I drop my head into my hands. This room is so silent that I hear a distant burst of laughter from the first floor as it echoes up the very long chimney. I shake my head, then stare at the messenger before me.

“You,” I begin, “are an absolute waste of blood and bone for agreeing to do this.”

He doesn’t bother to argue.

“Why her?” I ask. “Did she do something wrong? Is she being punished?”

The man squirms. “No. Not that I’m aware of. Fyrris said you—you’d like her.”

And there it is. Fyrris really did just find someone who looks like Lenore, yank her out of her life, and shove her into the Towers, just in case he ever needed to bribe me.

I drop my head into my hands once again and wait for the rage seething inside my chest to subside enough for me to speak. When I look up, the man is staring at me like he’s expecting to get punched.

“Who do they have of yours?” I ask.

He blinks. “Excuse me?”

“Please,” I snap, waving my hand in the air between us. “The Towers trained me too, you know. I’m sure you didn’t volunteer for this little errand. What are they holding over your head?”

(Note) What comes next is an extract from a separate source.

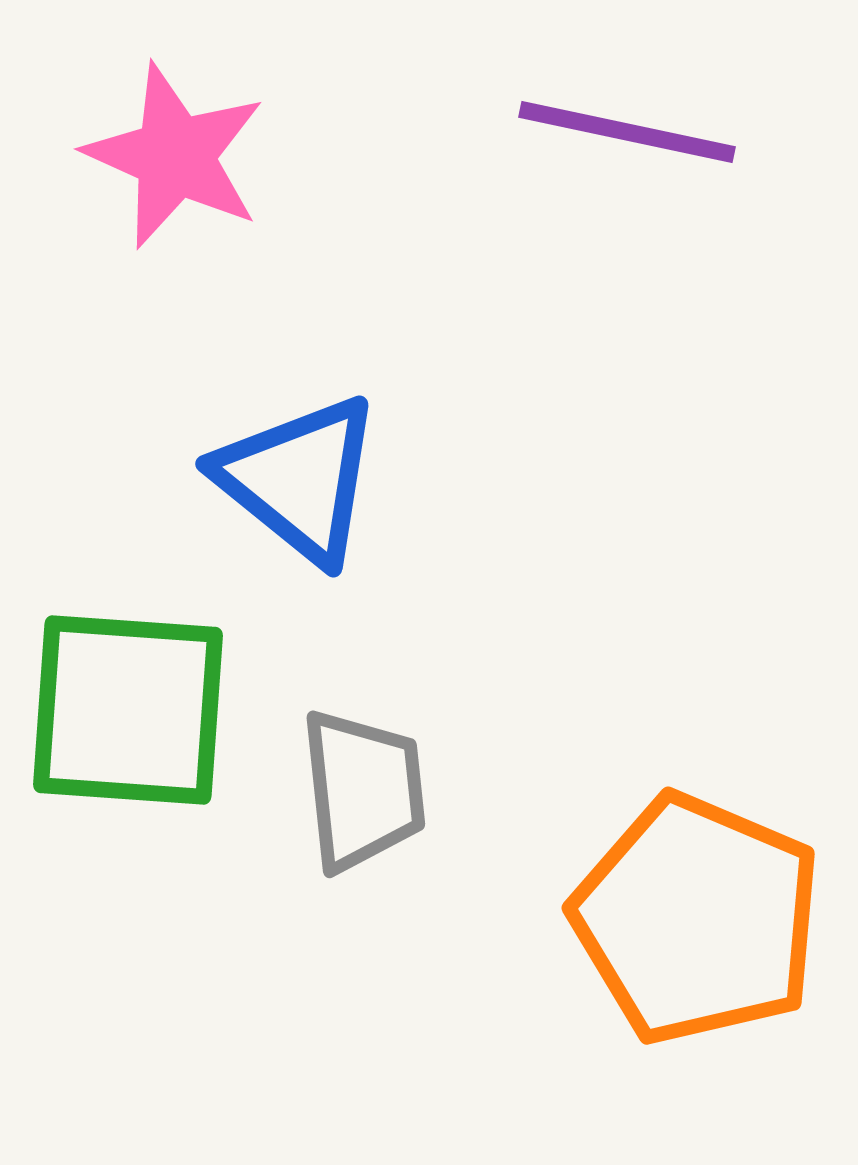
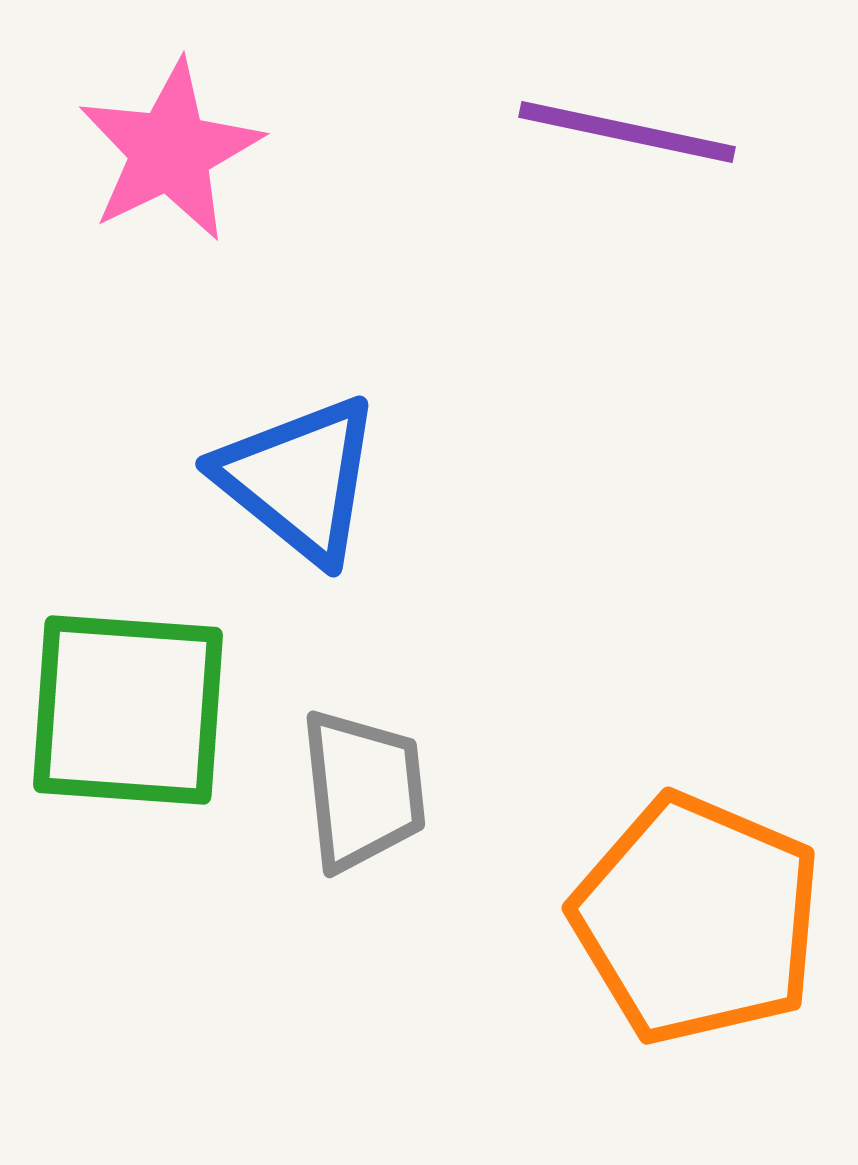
pink star: moved 5 px left, 5 px up; rotated 22 degrees clockwise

The man’s back stiffens. He crosses his arms over his chest. He’s not going to tell me. Fine, I can work with that.

“I want out,” he blurts.

My eyebrow lifts as I stare at him. He looks angry, defiant almost, but there’s a pink tinge creeping up his cheeks.

“I…have someone,” he continues, in a softer voice. “I want to make a life with him. Outside of the Towers.”

“Shit,” I spit.

Him? It’s the redhead, isn’t it? He wasn’t in the common room either. Now the squealing mattress makes sense.

“Fyrris told you he’d let you go?” I ask. “Just like that?”

The man’s face grows redder. A crease appears on his forehead.

“He did, didn’t he? And you believed him,” I finish.

“It’s a simple trade,” the man growls. “Give the Towers the amulet you stole, and you get the woman.”

“And you get your freedom,” I reply, not bothering to hide the sarcasm dripping from my voice.

“You have to be lonely,” the man says.

“You have to be desperate,” I snap.

We glare at each other across the room. For a heartbeat, it’s like looking in a mirror. All the ambition that must have brought this man to the Towers, that blind desire for power and control. And how quickly that desire turned into desperation to escape.

“No,” I finally say. “Even if I had the amulet, which I do not, I wouldn’t trade a human life for it. You can tell Fyrris to go fuck himself.”

An expression flashes across the man’s face, there and then gone, like the night landscape illuminated by a flash of lightning. And in that flash, he’s a broken man, staring at the ruins of the dreams he built that allowed him to survive the life he’s been forced to live.

Once again, it’s like looking in a godsdamn mirror.

He turns away. His boots echo on the floor, their heavy smash bouncing back to me, amplified by the empty room.

“Wait,” I say.

The man freezes at the top of the stairs. He doesn’t turn around.

“You don’t have to go back to the Towers,” I say. “You can stay here. Let the others carry your robes back to Silver City. They can say you found nothing and died in the attempt.”

The man turns around slowly. When he meets my eyes, it’s with the saddest smile I’ve ever seen.

“See,” he says. “I knew you were lonely.”

With that, the hollow thud of his bootsteps fills the room as he descends the staircase, walking toward the light and laughter of the group that brought him here.